* Exercise:
Output a character-exact copy of the data, images removed.

___ Dataset extract

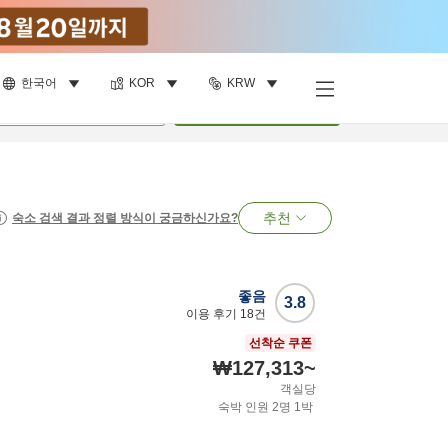
한국어
KOR
KRW
명
•
객실
1
개
검색
추천
숙소 검색 결과 정렬 방식이 궁금하신가요?
좋음
3.8
이용 후기
18
건
선착순 쿠폰
₩127,313
~
객실당
숙박 인원
2
명
1
박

______

* Answer section:
한국어
KOR
KRW
명
•
객실
1
개
검색
추천
숙소 검색 결과 정렬 방식이 궁금하신가요?
좋음
3.8
이용 후기
18
건
선착순 쿠폰
₩127,313
~
객실당
숙박 인원
2
명
1
박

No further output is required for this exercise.